Von Wiltz nach Differdingen … das ist ein Unterschied …
Differdingen und Wiltz haben eines gemeinsam: Es sind beides keine Städte mit Laufkundschaft. Dort kommt man hin, weil man es will. Für Geschäftsleute heißt das, sie müssen um Kunden kämpfen.
Deshalb die Braderie? Oder aus Tradition?
Es ist beides. Während der Braderie verkaufen wir sehr viel mehr als sonst. Da spreche ich für die Mitglieder der „Association“. Und es ist eine schöne Tradition mit sozialer Funktion, die man nicht vergessen darf. Für viele ist es ein Treffpunkt, um zu plaudern und zu bummeln. Und es kommen Menschen hierher, die sonst nicht nach Differdingen kommen. Wir haben dieses Jahr viel Werbung in den Städten rundherum gemacht – sogar bis nach Belgien. Wir hätten gerne auch die Menschen hinter der Grenze in Differdingen an diesem Tag – als Besucher und als Standbetreiber.
Gibt es Erfahrungen, dass das angenommen wird?
Wir hatten im vergangenen Jahr 600 Teilnehmer an der Tombola. Die Lose bekommt man bei einem Einkauf in einem der Geschäfte. Die Losinhaber müssen ihre Daten eintragen. Wir haben gesehen, dass viele auch aus Belgien und sehr viele aus Frankreich kommen. Das Gros der Besucher kommt aber immer noch aus Differdingen und den umliegenden Gemeinden.
Leerstände sind kein alleiniges Problem von Differdingen. Hier hat die Gemeinde aber Gebäude aufgekauft mit Geschäftsflächen. Ist das ein Anfang?
Das ist eine sehr gute Idee und ein erster Schritt. Die Mieten dort sind „demokratisch“ und ermöglichen deshalb neue Ansiedelungen. Leerstände sind immer deprimierend. In jeder Stadt. Aber die Gesellschaft wandelt sich, sie ist stärker digital orientiert.
„Letzshop“, ist das eine Antwort?
Ich finde, es wird nicht genug genutzt. Da gibt es sicherlich aufseiten verschiedener Einzelhändler Berührungsängste und die Online-Plattform macht nicht für alle Einzelhändler Sinn. Einem Café beispielsweise nutzt es nichts.
Gibt es jetzt eigentlich einen City-Manager?

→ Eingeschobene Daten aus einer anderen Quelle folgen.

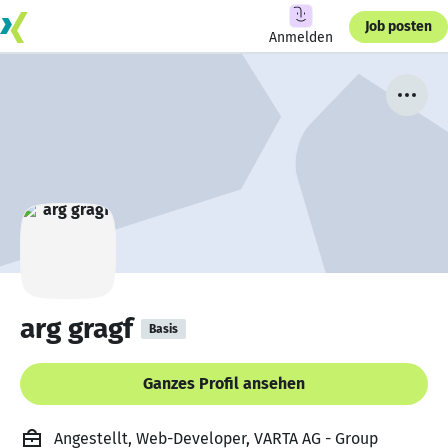
Job posten
Anmelden
arg gragf
Basis
Ganzes Profil ansehen
Angestellt, Web-Developer, VARTA AG - Group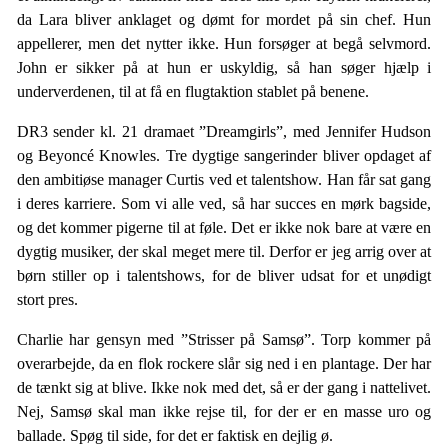
da Lara bliver anklaget og dømt for mordet på sin chef. Hun
appellerer, men det nytter ikke. Hun forsøger at begå selvmord.
John er sikker på at hun er uskyldig, så han søger hjælp i
underverdenen, til at få en flugtaktion stablet på benene.
DR3 sender kl. 21 dramaet ”Dreamgirls”, med Jennifer Hudson
og Beyoncé Knowles. Tre dygtige sangerinder bliver opdaget af
den ambitiøse manager Curtis ved et talentshow. Han får sat gang
i deres karriere. Som vi alle ved, så har succes en mørk bagside,
og det kommer pigerne til at føle. Det er ikke nok bare at være en
dygtig musiker, der skal meget mere til. Derfor er jeg arrig over at
børn stiller op i talentshows, for de bliver udsat for et unødigt
stort pres.
Charlie har gensyn med ”Strisser på Samsø”. Torp kommer på
overarbejde, da en flok rockere slår sig ned i en plantage. Der har
de tænkt sig at blive. Ikke nok med det, så er der gang i nattelivet.
Nej, Samsø skal man ikke rejse til, for der er en masse uro og
ballade. Spøg til side, for det er faktisk en dejlig ø.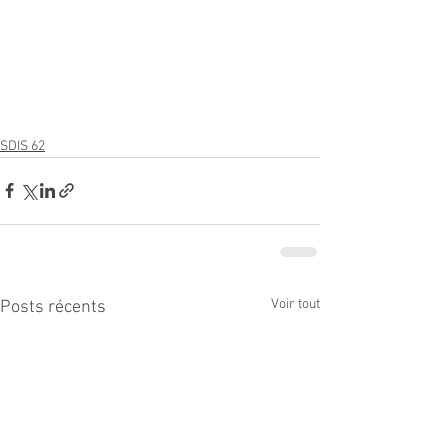
SDIS 62
Voir tout
Posts récents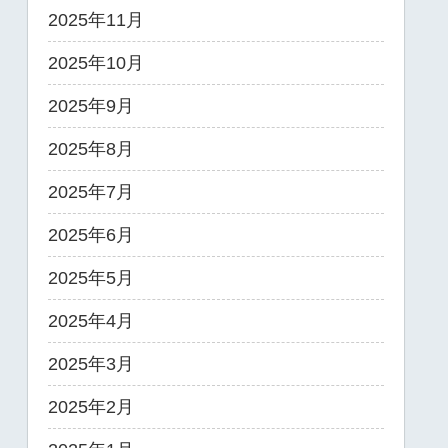
2025年11月
2025年10月
2025年9月
2025年8月
2025年7月
2025年6月
2025年5月
2025年4月
2025年3月
2025年2月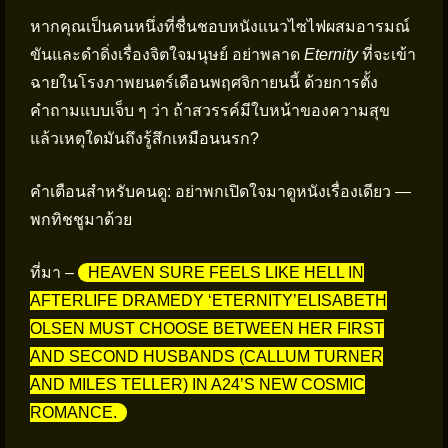
หากคุณเป็นคนหนึ่งที่ชื่นชอบหนังแนวไซไฟผสมอารมณ์
ขันและดำดิ่งเรื่องจิตใจมนุษย์ อย่าพลาด
Eternity
ที่จะเข้า
ฉายในโรงภาพยนตร์เดือนพฤศจิกายนนี้ ด้วยการตั้ง
คำถามแบบเจ็บ ๆ ว่า ถ้าสวรรค์มีใบหน้าของความสุข
แล้วเหตุใดมันถึงรู้สึกเหมือนนรก?
คำเตือนสำหรับคนดู: อย่าพกเปิดใจมาดูหนังเรื่องเดียว —
พกทิชชูมาด้วย
ที่มา –
HEAVEN SURE FEELS LIKE HELL IN
AFTERLIFE DRAMEDY ‘ETERNITY’ELISABETH
OLSEN MUST CHOOSE BETWEEN HER FIRST
AND SECOND HUSBANDS (CALLUM TURNER
AND MILES TELLER) IN A24’S NEW COSMIC
ROMANCE.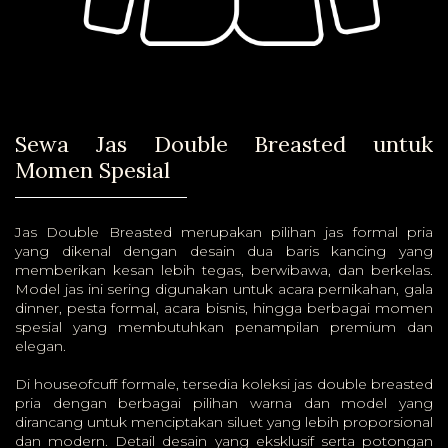
Sewa Jas Double Breasted untuk
Momen Spesial
Jas Double Breasted merupakan pilihan jas formal pria
yang dikenal dengan desain dua baris kancing yang
memberikan kesan lebih tegas, berwibawa, dan berkelas.
Model jas ini sering digunakan untuk acara pernikahan, gala
dinner, pesta formal, acara bisnis, hingga berbagai momen
spesial yang membutuhkan penampilan premium dan
elegan.
Di houseofcuff formale, tersedia koleksi jas double breasted
pria dengan berbagai pilihan warna dan model yang
dirancang untuk menciptakan siluet yang lebih proporsional
dan modern. Detail desain yang eksklusif serta potongan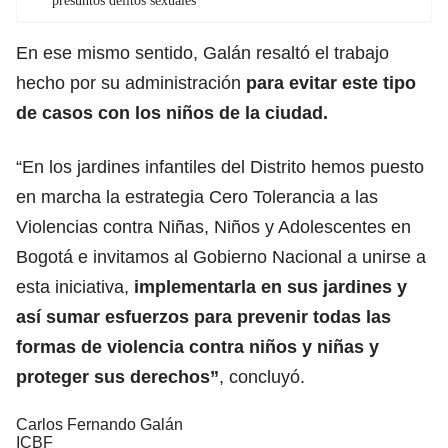
presuntos delitos sexuales
En ese mismo sentido, Galán resaltó el trabajo
hecho por su administración
para evitar este tipo
de casos con los niños de la ciudad.
“En los jardines infantiles del Distrito hemos puesto
en marcha la estrategia Cero Tolerancia a las
Violencias contra Niñas, Niños y Adolescentes en
Bogotá e invitamos al Gobierno Nacional a unirse a
esta iniciativa,
implementarla en sus jardines y
así sumar esfuerzos para prevenir todas las
formas de violencia contra niños y niñas y
proteger sus derechos”
, concluyó.
Carlos Fernando Galán
ICBF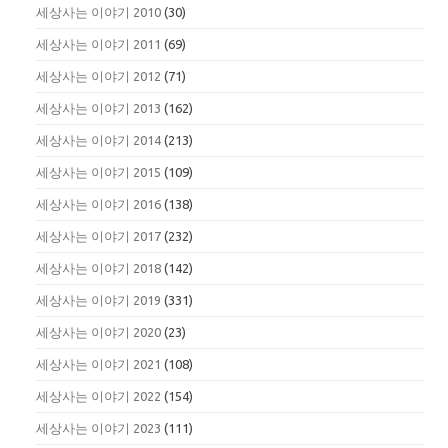
세상사는 이야기 2010
(30)
세상사는 이야기 2011
(69)
세상사는 이야기 2012
(71)
세상사는 이야기 2013
(162)
세상사는 이야기 2014
(213)
세상사는 이야기 2015
(109)
세상사는 이야기 2016
(138)
세상사는 이야기 2017
(232)
세상사는 이야기 2018
(142)
세상사는 이야기 2019
(331)
세상사는 이야기 2020
(23)
세상사는 이야기 2021
(108)
세상사는 이야기 2022
(154)
세상사는 이야기 2023
(111)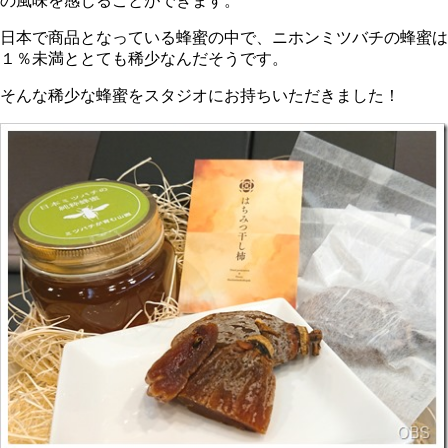
の風味を感じることができます。
日本で商品となっている蜂蜜の中で、ニホンミツバチの蜂蜜は
１％未満ととても稀少なんだそうです。
そんな稀少な蜂蜜をスタジオにお持ちいただきました！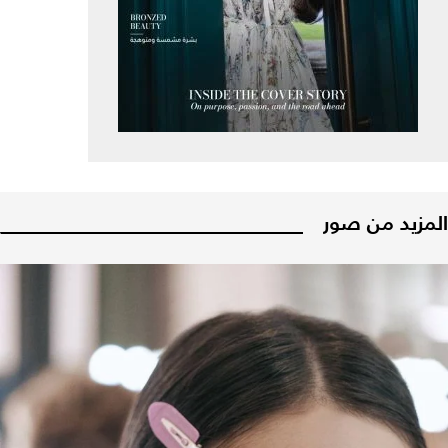
المزيد من صور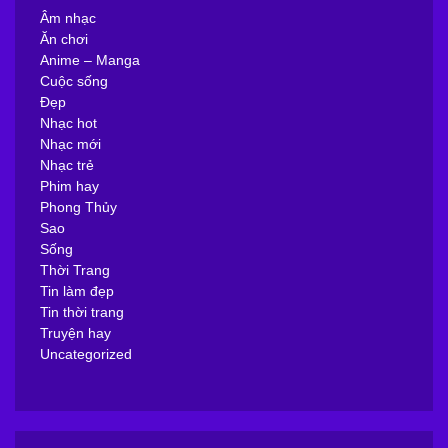
Âm nhạc
Ăn chơi
Anime – Manga
Cuộc sống
Đẹp
Nhạc hot
Nhạc mới
Nhạc trẻ
Phim hay
Phong Thủy
Sao
Sống
Thời Trang
Tin làm đẹp
Tin thời trang
Truyện hay
Uncategorized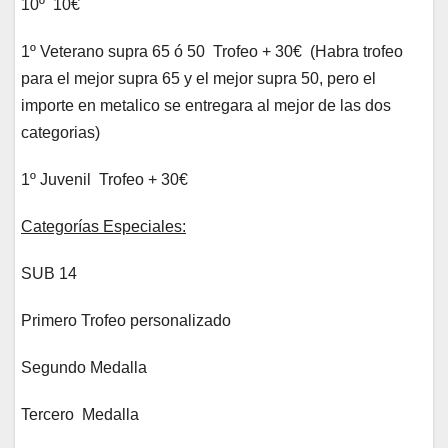
10º 10€
1º Veterano supra 65 ó 50 Trofeo + 30€ (Habra trofeo
para el mejor supra 65 y el mejor supra 50, pero el
importe en metalico se entregara al mejor de las dos
categorias)
1º Juvenil Trofeo + 30€
Categorías Especiales:
SUB 14
Primero Trofeo personalizado
Segundo Medalla
Tercero Medalla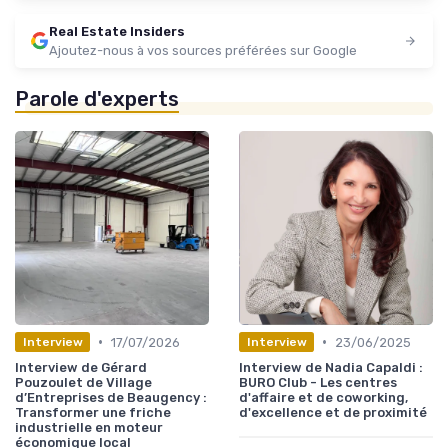
Real Estate Insiders
Ajoutez-nous à vos sources préférées sur Google
Parole d'experts
•
•
17/07/2026
23/06/2025
Interview
Interview
Interview de Gérard
Interview de Nadia Capaldi :
Pouzoulet de Village
BURO Club - Les centres
d’Entreprises de Beaugency :
d'affaire et de coworking,
Transformer une friche
d'excellence et de proximité
industrielle en moteur
économique local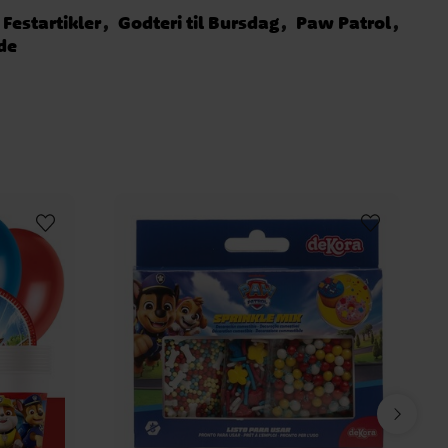
Festartikler
Godteri til Bursdag
Paw Patrol
de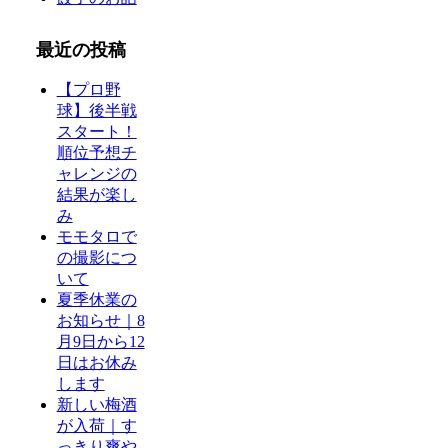
最近の投稿
【プロ野
球】後半戦
スタート！
順位予想チ
ャレンジの
結果が楽し
み
モモタロで
の撮影につ
いて
夏季休業の
お知らせ｜8
月9日から12
日はお休み
します
新しい梅酒
が入荷｜す
っきり爽や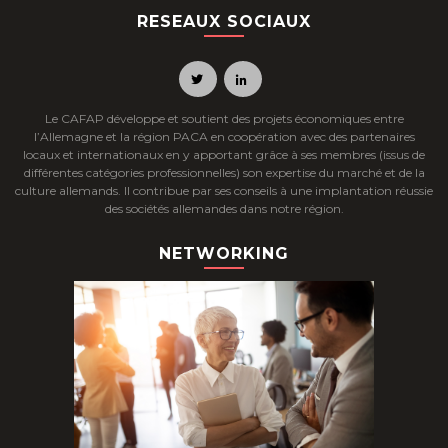
RESEAUX SOCIAUX
Le CAFAP développe et soutient des projets économiques entre
l’Allemagne et la région PACA en coopération avec des partenaires
locaux et internationaux en y apportant grâce à ses membres (issus de
différentes catégories professionnelles) son expertise du marché et de la
culture allemands. Il contribue par ses conseils à une implantation réussie
des sociétés allemandes dans notre région.
NETWORKING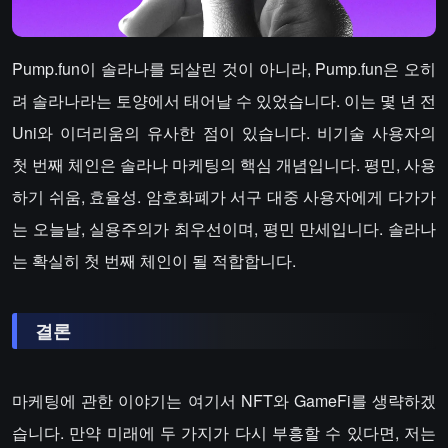
Pump.fun이 솔라나를 되살린 것이 아니라, Pump.fun은 오히
려 솔라나라는 토양에서 태어날 수 있었습니다. 이는 몇 년 전
Uni와 이더리움의 유사한 점이 있습니다. 비기술 사용자의
첫 번째 체인은 솔라나 마케팅의 핵심 개념입니다. 평민, 사용
하기 쉬움, 효율성. 암호화폐가 서구 대중 사용자에게 다가가
는 오늘날, 실용주의가 최우선이며, 평민 만세입니다. 솔라나
는 확실히 첫 번째 체인이 될 적합합니다.
결론
마케팅에 관한 이야기는 여기서 NFT와 GameFi를 생략하겠
습니다. 만약 미래에 두 가지가 다시 부흥할 수 있다면, 저는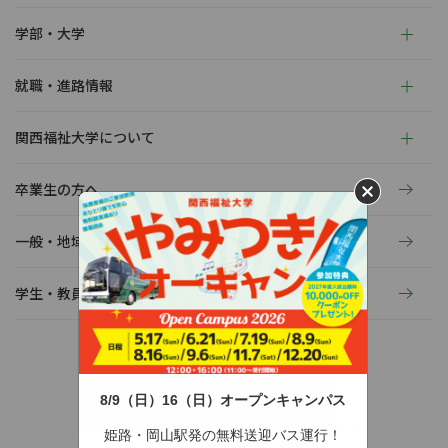
学部・大学
就職・進路情報
関西福祉大学について
卒業生の方へ
一般・地域の方へ
学生・教員の活動
8/9（日）16（日）オープンキャンパス
〒678-0255 兵庫県赤穂市新田380-3
TEL：0791-46-2525（代）
FAX：0791-46-2526
姫路・岡山駅発の無料送迎バス運行！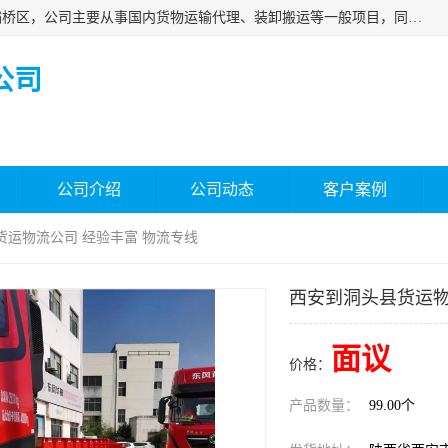
西安福鸿祥物流有限公司成立于2021年，位于陕西省西安市灞桥区，公司主要从事国内货物运输代理、装卸搬运等一般项目，同时具备道路货物运输（不含危险货物）的许可资质。凭借专业的物流服务和*的运输能力，公司致力于为客户提供安全、可靠的物流解决方案，满足多样化的运输需求，助力企业*运营。
公司
公司介绍
公司动态
客户案例
货运物流公司 经验丰富 物流专线
西安到洞头县货运物
面议
价格：
产品数量：
99.00个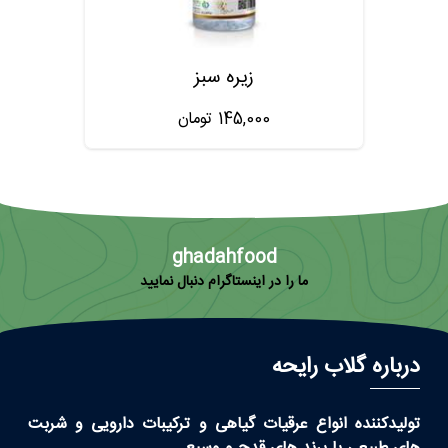
زیره سبز
145,000
تومان
ghadahfood
ما را در اینستاگرام دنبال نمایید
درباره گلاب رایحه
تولیدکننده انواع عرقیات گیاهی و ترکیبات دارویی و شربت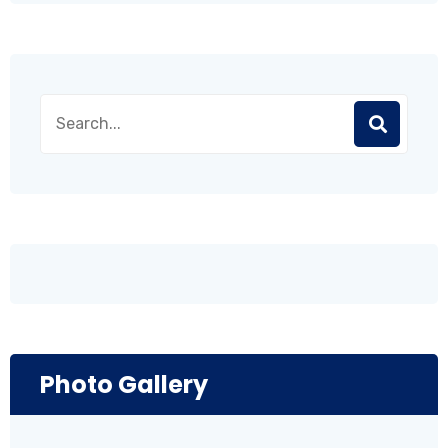
Photo Gallery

Das ist eine Position, die am Puls der Zeit ist. Viele Städte machen das und haben schon einen. Es sollte jemand sein, der sich im Einzelhandel auskennt. Jemand mit Praxiserfahrung. Und vielleicht wird die Acomm auch um ihre Meinung gefragt. Das wäre schön.
Viele Bürger klagen darüber, dass die Parksituation nicht gut ist …
Wir hätten uns statt einer halben Stunde am Morgen und am Abend gratis Parken lieber eine zusammenhängende Stunde gewünscht. Und das, wie jetzt auch, mit der Möglichkeit, danach gegen Bezahlung zu verlängern. Aber das hat die Gemeinde so entschieden.
Viele denken, dass Shoppingcenter dem Einzelhandel schaden. Das Differdinger heißt „Opkorn“ …
Die Ansiedelung eines großen Supermarktes hier hält die Menschen in der Stadt. Sie müssen beispielsweise nicht mehr woanders hinfahren, um für den täglichen Bedarf einzukaufen. Ich persönlich glaube allerdings, dass die Shoppingcenter nicht die Zukunft sind. Der Kunde, vor allem die jüngere Kundschaft, will wieder Geschäfte vor Ort mit Produkten von guter Qualität.
Es wird sehr heiß werden …
Das ist bei solchen Veranstaltungen immer ein Risiko. Es darf nur nicht zu heiß werden. Aber die Vorhersagen machen Hoffnung, dass es ein Supertag werden wird.